Veio à mente um conhecido samba de Jorge Aragão, aqui convocado como denúncia e memória: “Somos herança da memória, temos a cor da noite, filhos de todo açoite.” É como se cada palavra fosse martelada no corpo da cidade, lembrando que as marcas do passado ainda se prolongam no presente. A indiferença veste paletó, aperta botões, olha o relógio. Mas há quem carregue nos ombros dores comuns, invisíveis, que não cabem em estatísticas: o olhar atravessado, a exclusão sutil, a espera forçada.

Diferenças — elas existem, foram cultivadas com violência, justificadas em livros e pregadas em púlpitos. Mas não são naturais. Foram erguidas como muros, elevadores sociais, portas separadas. A dor é coletiva, mas também íntima: está no coração que se aperta diante de um “não é por aqui”, no corpo que se curva para caber num espaço que lhe negam.

E, ainda assim, há resistência. Resistência que não se mede em músculos ou gritos, mas em passos firmes, em memórias preservadas, em vozes que se erguem no samba, no tambor, no canto das ruas. Resistência que nos lembra: “quem cede a vez não quer vitória.”

A crônica da vida brasileira é feita de exclusões, mas também de insistência. O açoite não apagou o riso. A humilhação não calou o canto. A noite, longe de ser escuridão, tornou-se cor — cor de identidade, de comunidade, de sobrevivência. Talvez seja isso que incomode tanto: a capacidade de existir apesar de tudo. De subir ao elevador social, mesmo quando querem empurrar para o de serviço. De afirmar: não nos ajuda, só nos faz sofrer, nem resgata nossa identidade.
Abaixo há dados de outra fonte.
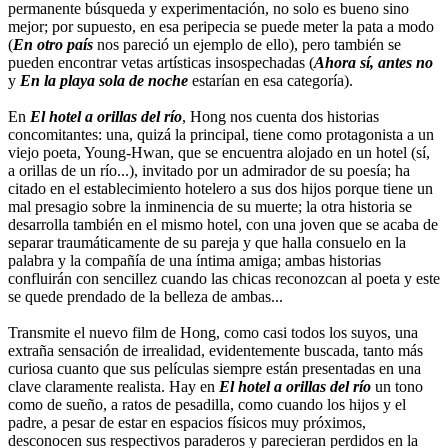
permanente búsqueda y experimentación, no solo es bueno sino
mejor; por supuesto, en esa peripecia se puede meter la pata a modo
(
En otro país
nos pareció un ejemplo de ello), pero también se
pueden encontrar vetas artísticas insospechadas (
Ahora sí, antes no
y
En la playa sola de noche
estarían en esa categoría).
En
El hotel a orillas del río
, Hong nos cuenta dos historias
concomitantes: una, quizá la principal, tiene como protagonista a un
viejo poeta, Young-Hwan, que se encuentra alojado en un hotel (sí,
a orillas de un río...), invitado por un admirador de su poesía; ha
citado en el establecimiento hotelero a sus dos hijos porque tiene un
mal presagio sobre la inminencia de su muerte; la otra historia se
desarrolla también en el mismo hotel, con una joven que se acaba de
separar traumáticamente de su pareja y que halla consuelo en la
palabra y la compañía de una íntima amiga; ambas historias
confluirán con sencillez cuando las chicas reconozcan al poeta y este
se quede prendado de la belleza de ambas...
Transmite el nuevo film de Hong, como casi todos los suyos, una
extraña sensación de irrealidad, evidentemente buscada, tanto más
curiosa cuanto que sus películas siempre están presentadas en una
clave claramente realista. Hay en
El hotel a orillas del río
un tono
como de sueño, a ratos de pesadilla, como cuando los hijos y el
padre, a pesar de estar en espacios físicos muy próximos,
desconocen sus respectivos paraderos y parecieran perdidos en la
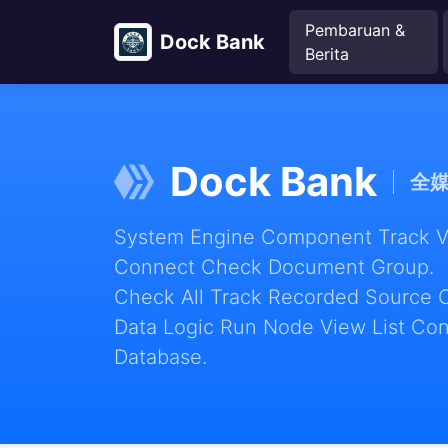
Pembaruan &
Dock Bank
Berita
Dock Bank
全
System Engine Component Track Vie
Connect Check Document Group.
Check All Track Recorded Source 
Data Logic Run Node View List Con
Database.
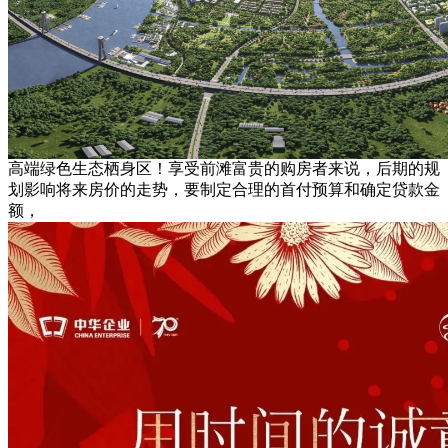
高端绿色生态栖身区！享受前滩富贵的购房者来说，后期的规
划影响将来房价的走势，要制定合理的首付预算和确定贷款金
额，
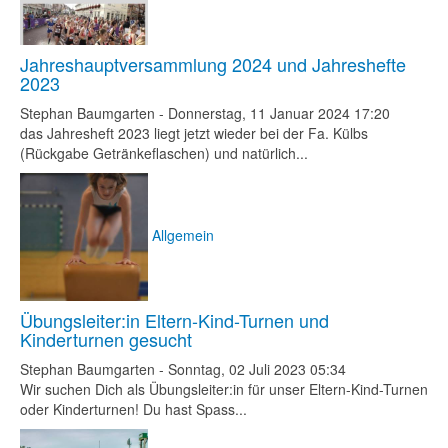
Jahreshauptversammlung 2024 und Jahreshefte
2023
Stephan Baumgarten
-
Donnerstag, 11 Januar 2024 17:20
das Jahresheft 2023 liegt jetzt wieder bei der Fa. Külbs
(Rückgabe Getränkeflaschen) und natürlich...
Allgemein
Übungsleiter:in Eltern-Kind-Turnen und
Kinderturnen gesucht
Stephan Baumgarten
-
Sonntag, 02 Juli 2023 05:34
Wir suchen Dich als Übungsleiter:in für unser Eltern-Kind-Turnen
oder Kinderturnen! Du hast Spass...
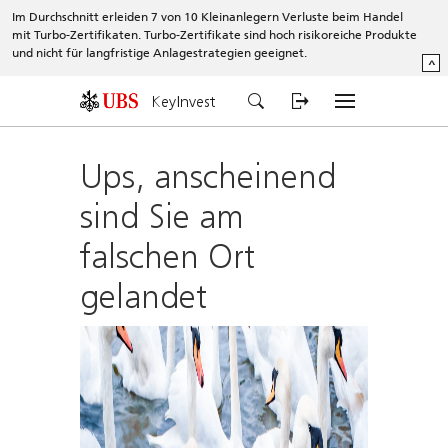
Im Durchschnitt erleiden 7 von 10 Kleinanlegern Verluste beim Handel
mit Turbo-Zertifikaten. Turbo-Zertifikate sind hoch risikoreiche Produkte
und nicht für langfristige Anlagestrategien geeignet.
^
KeyInvest
Ups, anscheinend
sind Sie am
falschen Ort
gelandet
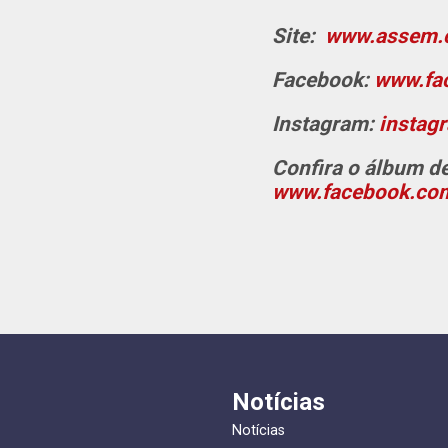
Site:
www.assem.
Facebook:
www.fa
Instagram:
instag
Confira o álbum d
www.facebook.c
Notícias
Notícias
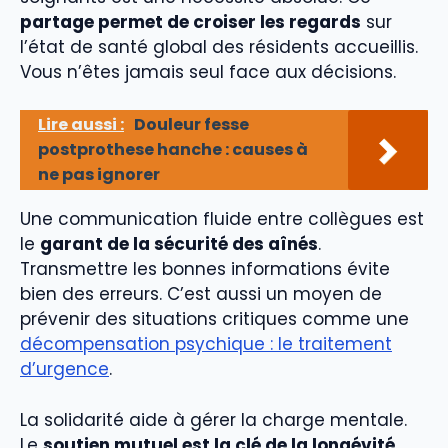
partage permet de croiser les regards
sur
l’état de santé global des résidents accueillis.
Vous n’êtes jamais seul face aux décisions.
Lire aussi :
Douleur fesse
postprothese hanche : causes à
ne pas ignorer
Une communication fluide entre collègues est
le
garant de la sécurité des aînés
.
Transmettre les bonnes informations évite
bien des erreurs. C’est aussi un moyen de
prévenir des situations critiques comme une
décompensation psychique : le traitement
d’urgence
.
La solidarité aide à gérer la charge mentale.
Le
soutien mutuel est la clé de la longévité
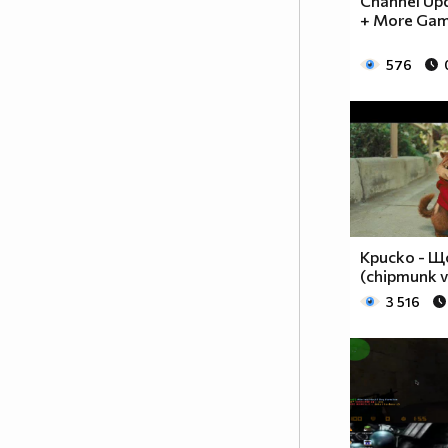
Channel Upd
+ More Ga
576
Криско - Щ
(chipmunk v
3 516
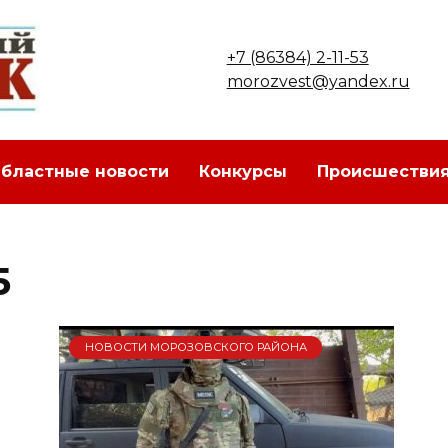
+7 (86384) 2-11-53
morozvest@yandex.ru
бластные новости
Конкурсы
Происшестви
5
НОВОСТИ МОРОЗОВСКОГО РАЙОНА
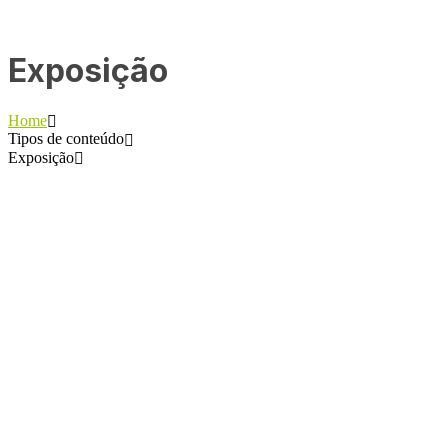
Exposição
Home
Tipos de conteúdo
Exposição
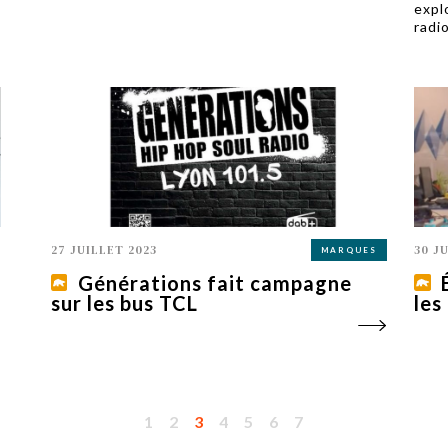
expl
radi
27 JUILLET 2023
30 J
MARQUES
Générations fait campagne
sur les bus TCL
les
1
2
3
4
5
6
7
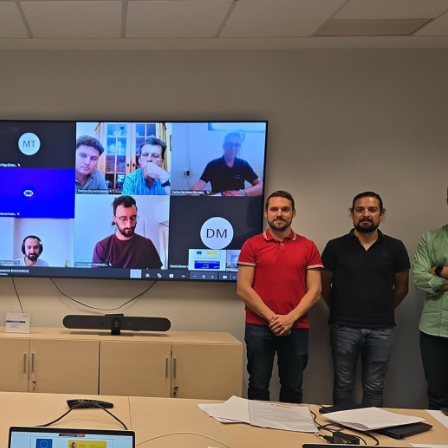
23/07/2026
30/07/2026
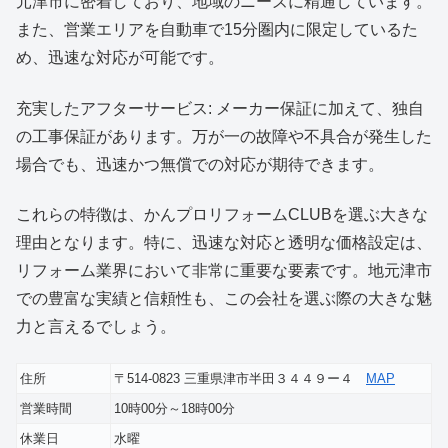
元津市に密着しており、地域のニーズに精通しています。
また、営業エリアを自動車で15分圏内に限定しているた
め、迅速な対応が可能です。
充実したアフターサービス: メーカー保証に加えて、独自
の工事保証があります。万が一の故障や不具合が発生した
場合でも、迅速かつ無償での対応が期待できます。
これらの特徴は、かんプロリフォームCLUBを選ぶ大きな
理由となります。特に、迅速な対応と透明な価格設定は、
リフォーム業界において非常に重要な要素です。地元津市
での豊富な実績と信頼性も、この会社を選ぶ際の大きな魅
力と言えるでしょう。
住所
〒514-0823 三重県津市半田３４４９ー４
MAP
営業時間
10時00分～18時00分
休業日
水曜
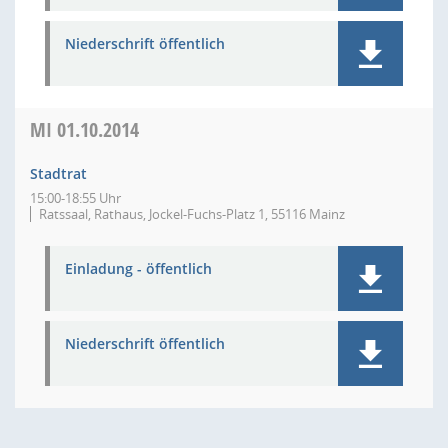
Niederschrift öffentlich
MI
01.10.2014
Stadtrat
15:00-18:55 Uhr
Ratssaal, Rathaus, Jockel-Fuchs-Platz 1, 55116 Mainz
Einladung - öffentlich
Niederschrift öffentlich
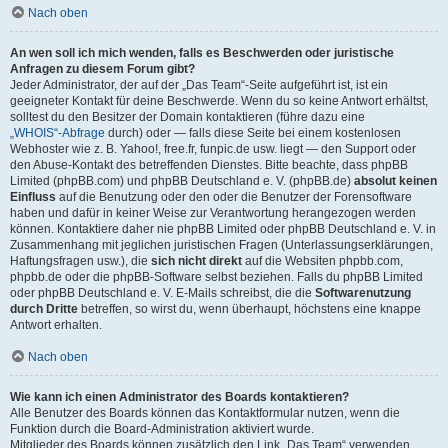
Nach oben
An wen soll ich mich wenden, falls es Beschwerden oder juristische
Anfragen zu diesem Forum gibt?
Jeder Administrator, der auf der „Das Team“-Seite aufgeführt ist, ist ein
geeigneter Kontakt für deine Beschwerde. Wenn du so keine Antwort erhältst,
solltest du den Besitzer der Domain kontaktieren (führe dazu eine
„WHOIS“-Abfrage
durch) oder — falls diese Seite bei einem kostenlosen
Webhoster wie z. B. Yahoo!, free.fr, funpic.de usw. liegt — den Support oder
den Abuse-Kontakt des betreffenden Dienstes. Bitte beachte, dass phpBB
Limited (phpBB.com) und phpBB Deutschland e. V. (phpBB.de)
absolut keinen
Einfluss
auf die Benutzung oder den oder die Benutzer der Forensoftware
haben und dafür in keiner Weise zur Verantwortung herangezogen werden
können. Kontaktiere daher nie phpBB Limited oder phpBB Deutschland e. V. in
Zusammenhang mit jeglichen juristischen Fragen (Unterlassungserklärungen,
Haftungsfragen usw.), die
sich nicht direkt
auf die Websiten phpbb.com,
phpbb.de oder die phpBB-Software selbst beziehen. Falls du phpBB Limited
oder phpBB Deutschland e. V. E-Mails schreibst, die die
Softwarenutzung
durch Dritte
betreffen, so wirst du, wenn überhaupt, höchstens eine knappe
Antwort erhalten.
Nach oben
Wie kann ich einen Administrator des Boards kontaktieren?
Alle Benutzer des Boards können das Kontaktformular nutzen, wenn die
Funktion durch die Board-Administration aktiviert wurde.
Mitglieder des Boards können zusätzlich den Link „Das Team“ verwenden.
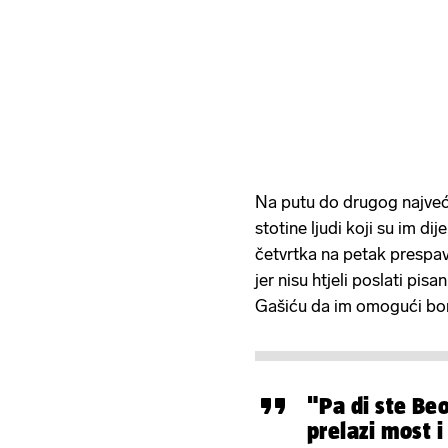
Na putu do drugog najveće
stotine ljudi koji su im dij
četvrtka na petak prespav
jer nisu htjeli poslati pi
Gašiću da im omogući bor
"Pa di ste Be
prelazi most i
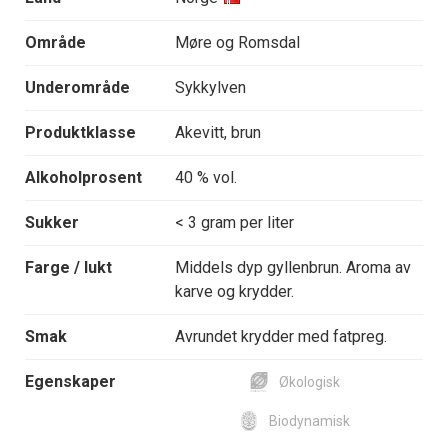
Område
Møre og Romsdal
Underområde
Sykkylven
Produktklasse
Akevitt, brun
Alkoholprosent
40 % vol.
Sukker
< 3 gram per liter
Farge / lukt
Middels dyp gyllenbrun. Aroma av
karve og krydder.
Smak
Avrundet krydder med fatpreg.
Egenskaper
Økologisk
Biodynamisk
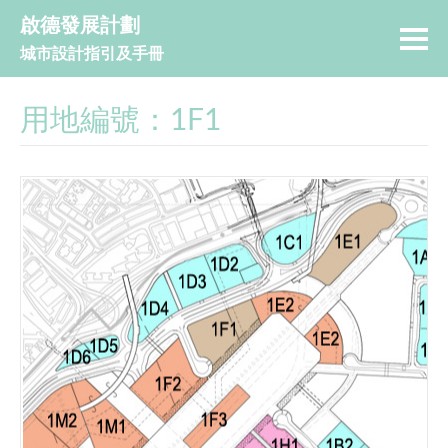
啟德發展計劃
城市設計指引及手冊
用地編號：1F1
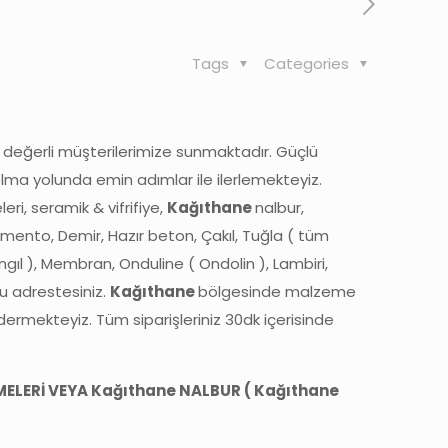
Tags
Categories
z değerli müşterilerimize sunmaktadır. Güçlü
olma yolunda emin adımlar ile ilerlemekteyiz.
i, seramik & vifrifiye,
Kağıthane
nalbur,
mento, Demir, Hazır beton, Çakıl, Tuğla ( tüm
ıngıl ), Membran, Onduline ( Ondolin ), Lambiri,
u adrestesiniz.
Kağıthane
bölgesinde malzeme
ndermekteyiz. Tüm siparişleriniz 30dk içerisinde
MELERİ VEYA Kağıthane NALBUR ( Kağıthane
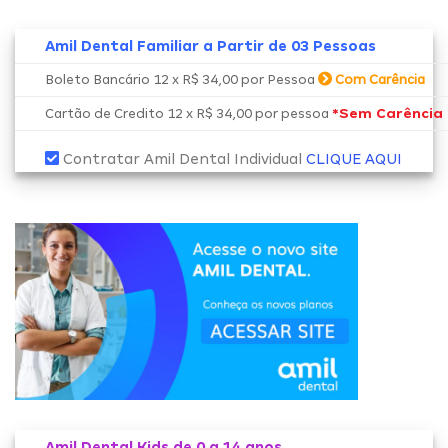
Amil Dental Familiar a Partir de 03 Pessoas
Boleto Bancário 12 x R$ 34,00 por Pessoa
Com Carência
*Sem Carência
Cartão de Credito 12 x R$ 34,00 por pessoa
Contratar Amil Dental Individual
CLIQUE AQUI
Amil Dental Kids de 0 a 14 anos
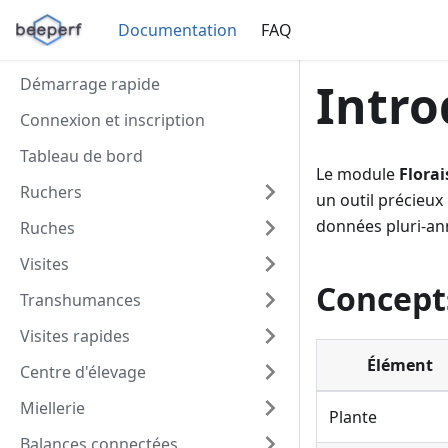
Documentation
FAQ
Démarrage rapide
Intro
Connexion et inscription
Tableau de bord
Le module
Flora
Ruchers
un outil précieux
données pluri-ann
Ruches
Visites
Concept
Transhumances
Visites rapides
Élément
Centre d'élevage
Miellerie
Plante
Balances connectées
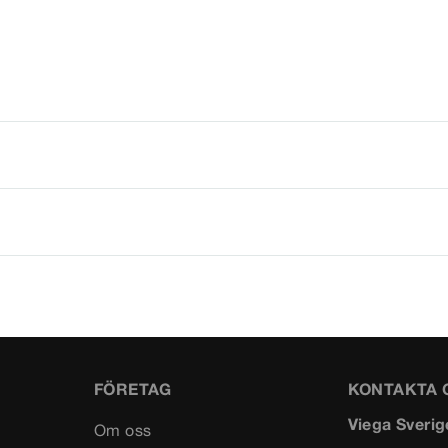
FÖRETAG
KONTAKTA 
Viega Sverig
Om oss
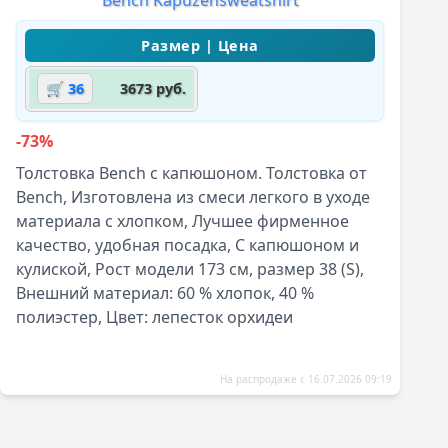
🛒 36
3673 руб.
-73%
Толстовка Bench с капюшоном. Толстовка от
Bench, Изготовлена из смеси легкого в уходе
материала с хлопком, Лучшее фирменное
качество, удобная посадка, С капюшоном и
кулиской, Рост модели 173 см, размер 38 (S),
Внешний материал: 60 % хлопок, 40 %
полиэстер, Цвет: лепесток орхидеи
На распродаже с 16.07.2026 09:19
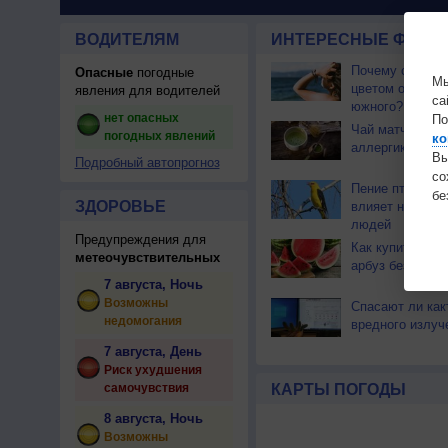
ВОДИТЕЛЯМ
ИНТЕРЕСНЫЕ ФАКТЫ
Почему северны
Опасные
погодные
Мы
цветом отличае
явления для водителей
са
южного?
нет опасных
По
Чай матча може
погодных явлений
ко
аллергикам
Вы
Подробный автопрогноз
с
Пение птиц поз
бе
ЗДОРОВЬЕ
влияет на само
людей
Предупреждения для
Как купить пра
метеочувствительных
арбуз без нитра
7 августа, Ночь
Возможны
Спасают ли как
недомогания
вредного излуч
7 августа, День
Риск ухудшения
самочувствия
КАРТЫ ПОГОДЫ
8 августа, Ночь
Возможны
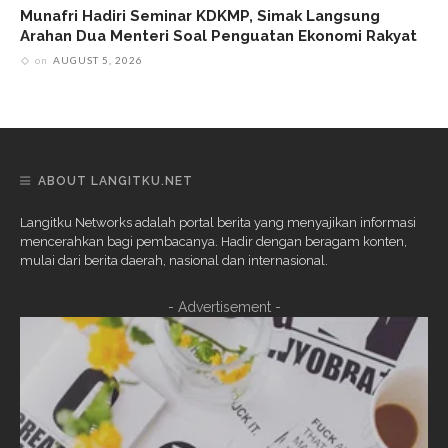
Munafri Hadiri Seminar KDKMP, Simak Langsung
Arahan Dua Menteri Soal Penguatan Ekonomi Rakyat
on
AUGUST 5, 2026
ABOUT LANGITKU.NET
Langitku Networks adalah portal berita yang menyajikan informasi
mencerahkan bagi pembacanya. Hadir dengan beragam konten,
mulai dari berita daerah, nasional dan internasional.
- Advertisement -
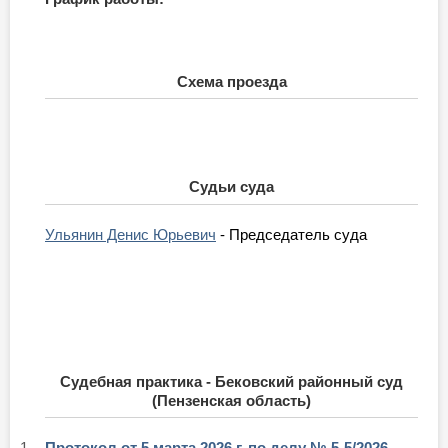
Схема проезда
Судьи суда
Ульянин Денис Юрьевич
- Председатель суда
Судебная практика - Бековский районный суд
(Пензенская область)
1.
Протокол от 5 марта 2026 г. по делу № 5-5/2026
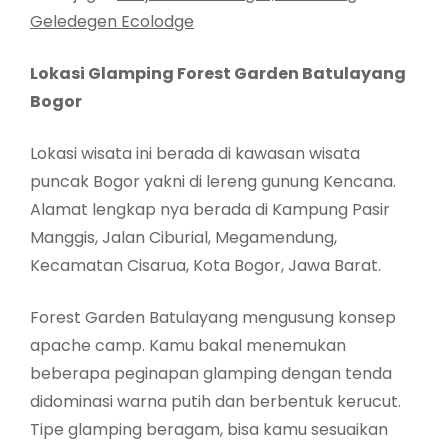
Geledegen Ecolodge
Lokasi Glamping Forest Garden Batulayang
Bogor
Lokasi wisata ini berada di kawasan wisata
puncak Bogor yakni di lereng gunung Kencana.
Alamat lengkap nya berada di Kampung Pasir
Manggis, Jalan Ciburial, Megamendung,
Kecamatan Cisarua, Kota Bogor, Jawa Barat.
Forest Garden Batulayang mengusung konsep
apache camp. Kamu bakal menemukan
beberapa peginapan glamping dengan tenda
didominasi warna putih dan berbentuk kerucut.
Tipe glamping beragam, bisa kamu sesuaikan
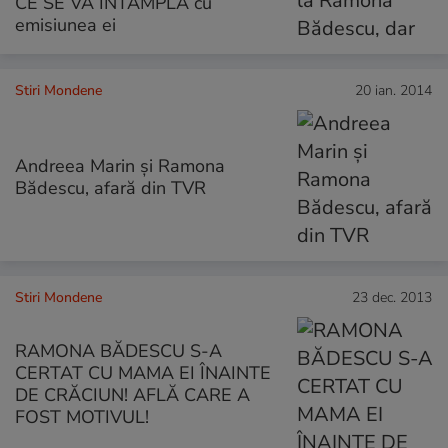
CE SE VA ÎNTÂMPLA cu
emisiunea ei
Stiri Mondene
20 ian. 2014
Andreea Marin şi Ramona
Bădescu, afară din TVR
Stiri Mondene
23 dec. 2013
RAMONA BĂDESCU S-A
CERTAT CU MAMA EI ÎNAINTE
DE CRĂCIUN! AFLĂ CARE A
FOST MOTIVUL!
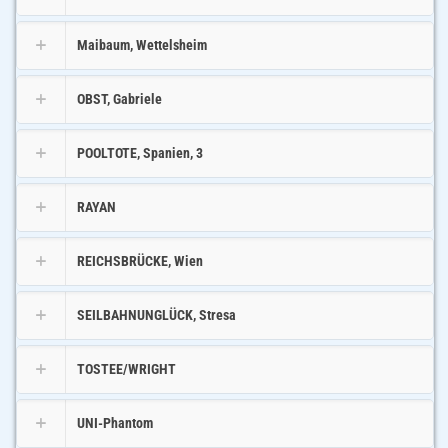
Maibaum, Wettelsheim
OBST, Gabriele
POOLTOTE, Spanien, 3
RAYAN
REICHSBRÜCKE, Wien
SEILBAHNUNGLÜCK, Stresa
TOSTEE/WRIGHT
UNI-Phantom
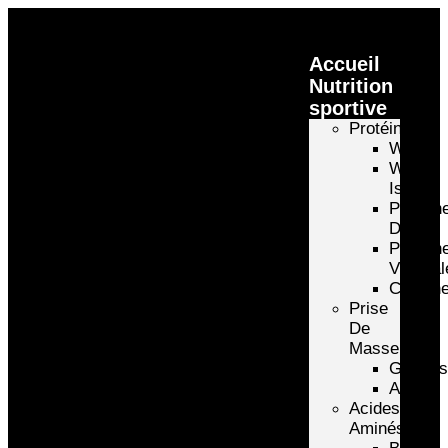
Accueil
Nutrition
sportive
Protéines
Whey
Whey
Isolate
Protéin
D’oeuf
Protéin
Végétal
Caséin
Prise
De
Masse
Gainer
Autre
Acides
Aminés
O elevador, esse templo de desigualdade, pode até dividir. Mas há uma outra força que nos une, invisível aos que escolhem a indiferença: a memória que pulsa, a dor que se transforma em canto e a certeza de que, apesar de tudo, seguimos.

Nem a poesia pode remendar o estrago do preconceito, nem aliviar a ferida cruel do racismo. Que ela, ao menos, sirva para nos livrar dessa perversão e redescobrir que, na roda de samba da vida, somos apenas um entre outros. E, apenas isso.